An equalization or dynamic eq algorithm can analyze the spectral profile relative to a target such as professionally recorded speech recordings. Adjustments can be made dynamically to filter and apply this equalization. By analyzing the audio and calculating energy per band adjustments are made to make inputs resemble the target frequency and conform the sound. This can compensate for recordings using home or consumer devices like mobile phones or low quality off-the-shelf microphones rather than a professional studio.

Dynamic Range Control with Enhance API

The Media Processing Enhance API will make improvements to the dynamic leveling and dynamic eq to help give better and more professional sounding recordings. The Enhancing Media Quick Start provides step-by-step instructions for processing your own media. You can tune your results by changing the amount of range control being applied. Levels for each speaker are measured using the short-term loudness as defined in EBU R.128. The target range is typically between 9dB and 6dB with speech frames given more subtle gains.
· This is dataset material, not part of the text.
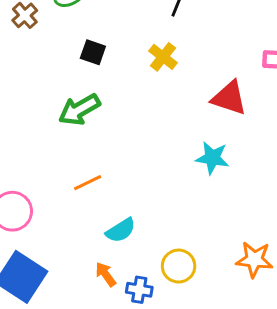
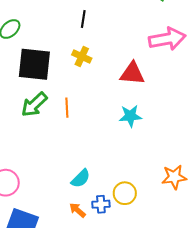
black square: (93, 52) -> (34, 64), size x2.0
orange line: (88, 183) -> (67, 108), moved, turned -54
blue cross: (139, 290) -> (101, 204), moved

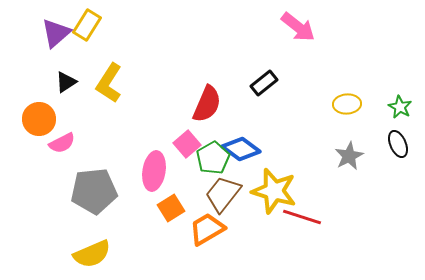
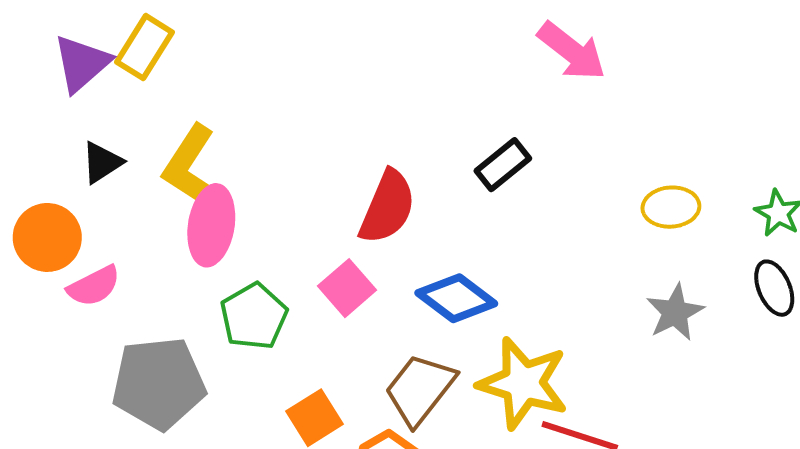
green pentagon: (213, 158) -> (254, 316), moved
pink ellipse: (154, 171) -> (211, 225), moved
The amount can be changed to further constrain or maximize the range depending on the type of material you have or sound desired.

{
  "input": "s3://dolbyio/public/shelby/airplane.original.mp4",
  "output": "dlb://out/airplane.max-dynamic-range.mp4",
  "content": {
    "type": "meeting"
  },
  "audio": {
    "dynamics": {
      "range_control": {
        "enable": true,
        "amount": "max"
      }
    }
  }
}

Disabling Dynamic EQ

In some cases such as with pre-processed audio or professional recording equipment the dynamic eq adjustments may not have the desired outcome. This may be the case with musical performances for example. In those use cases, the dynamic eq processing can be disabled.

{
  "input": "s3://dolbyio/public/shelby/indoors.original.mp4",
  "output": "dlb://out/indoors.no-dynamic-eq.mp4",
  "content": {
    "type": "music"
  },
  "audio": {
    "filter": { "dynamic_eq": { "enable": false } }
  }
}

Sibilance

Sibilance is a harsh consonant sound like "s", "sh", "x", "ch", "t", and "th" that originates from a talker's pronunciation of words. A De-esser algorithm detects sounds like these by analyzing frequency regions for onsets of energy. When identified, these sounds can be attenuated or reduced to create audio that sounds closer to a studio recorded sound by compensating for non-professional recording equipment. This typically can be found in an upper frequency range (5khz - 8khz) but varies to the specific vocal range of the talker. This is a mouth artifact in contrast to plosives which occur in lower frequency ranges.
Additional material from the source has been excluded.